The tree is only four feet tall, not much of a safe place for a frantic little bird, and I began looking through the branches for the poor little critter, intending on grabbing it and putting it out the door. The wren, it seems, had other ideas. It had made friends with a small, brown artificial partridge, the last survivor of a box purchased at a floral supply house at the end of the 1980's.It was sitting very still-trying to hide- next to it's new friend. Truth be known, the artificial avids never actually looked much like partridges...and now that I think about it, peering in to the branches of the tree, it does look a lot like a Carolina wren.
I had a fleeting, OMG moment when I realized what was about to happen. Mr.Wren thought he had a girl friend. The origin of the word 'bird brain' crossed my mind just as the wren, now frustrated that the object of his affections was not only a tease, she was the bird equivalent of a blow-up doll. His reaction was to begin pecking at the artificial bird until he had pulled all the feathers off it's head and back-"Take that, you phony!" The tree was shaking violently and dried feathers were flying everywhere. There was a lot of flapping and ripping noises.
While he was busy denuding my partridge, I reached in and grabbed him. He let out a surprised little squeak.

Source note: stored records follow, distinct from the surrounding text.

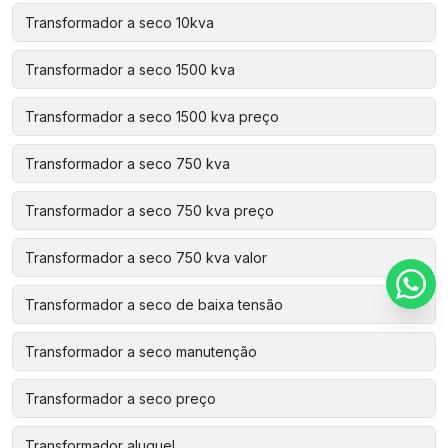
Transformador a seco 10kva
Transformador a seco 1500 kva
Transformador a seco 1500 kva preço
Transformador a seco 750 kva
Transformador a seco 750 kva preço
Transformador a seco 750 kva valor
Transformador a seco de baixa tensão
Transformador a seco manutenção
Transformador a seco preço
Transformador aluguel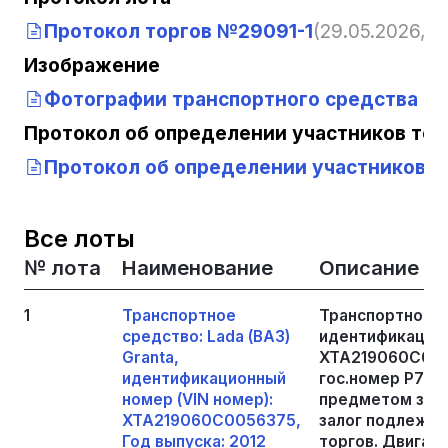
Протокол торгов №29091-1
(29.05.2026, 1
Изображение
Фотографии транспортного средства 23
Протокол об определении участников тор
Протокол об определении участников то
Все лоты
№ лота
Наименование
Описание
1
Транспортное
Транспортное ср
средство: Lada (ВАЗ)
идентификацион
Granta,
XTA219060C0056
идентификационный
гос.номер Р779
номер (VIN номер):
предметом зало
XTA219060C0056375,
залог подлежит
Год выпуска: 2012
торгов. Двигат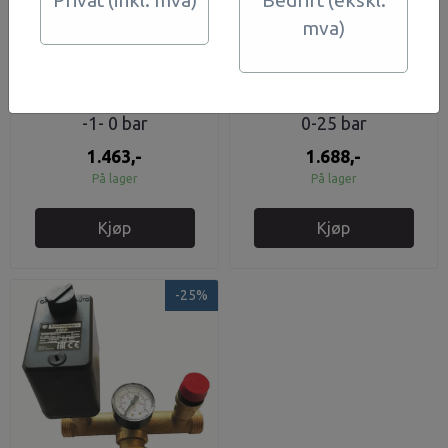
Privat (inkl. mva)
Bedrift (ekskl.
mva)
Veskefylt vakumeter
Veskefylt manometer
-1- 0 bar
0-25 bar
1.463,-
1.688,-
På lager
På lager
Kjøp
Kjøp
-25%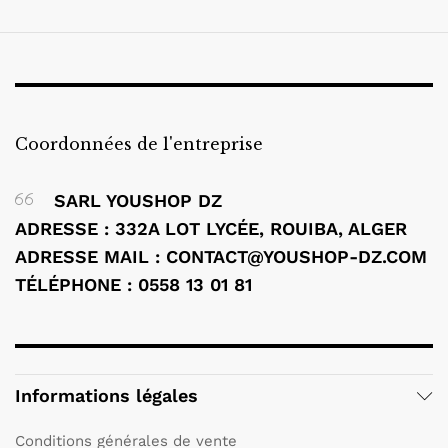
Coordonnées de l'entreprise
SARL YOUSHOP DZ
ADRESSE : 332A LOT LYCÉE, ROUIBA, ALGER
ADRESSE MAIL : CONTACT@YOUSHOP-DZ.COM
TÉLÉPHONE : 0558 13 01 81
Informations légales
Conditions générales de vente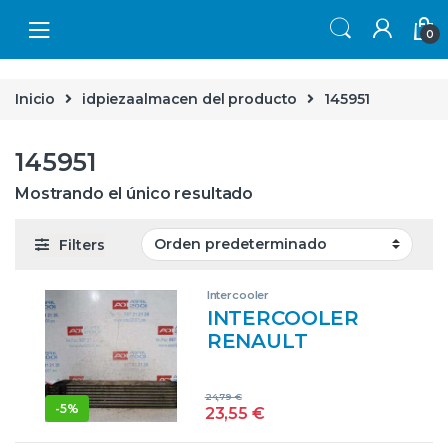
Skip to navigation
Skip to content
0
Inicio
idpiezaalmacen del producto
145951
145951
Mostrando el único resultado
Filters
Intercooler
INTERCOOLER
RENAULT
LAGUNA III
BERLINA (2007->)
24,79
€
2.0 DCI (BT01,
-
5%
23,55
€
BT0E, BT0K)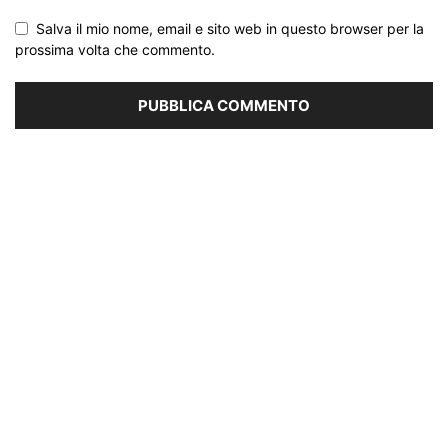
Salva il mio nome, email e sito web in questo browser per la
prossima volta che commento.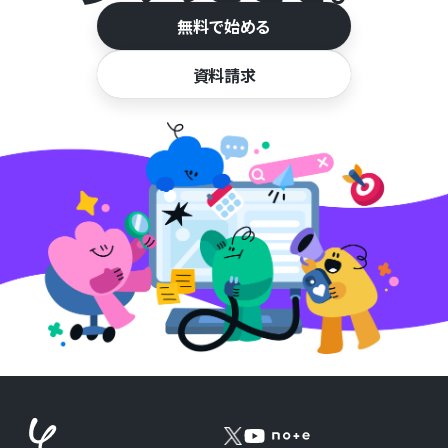
無料で始める
資料請求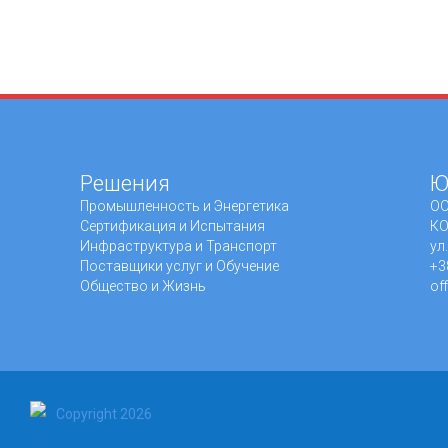
Решения
Ю
Промышленность и Энергетика
ОО
Сертификация и Испытания
КО
Инфраструктура и Транспорт
ул
Поставщики услуг и Обучение
+3
Общество и Жизнь
of
Copyright 2026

He didn't make a sound as I lobbed him out the door. ( I was tempted to hum the Air Force Anthem, Off We Go Into The Wild, Blue Yonder. There were no appropriate Rick Springfield songs for this moment, except maybe, Love Somebody. Well, to be honest, he did try... the feathered little freak.)
I now have a twenty plus year old sad-looking, bald, yellow plastic partridge and a small pile of loose feathers. I'm sure a little Tacky Glue will take care of the problem, but neither the lovely little partridge or I will be the same. Neither will that Carolina wren, I'll bet.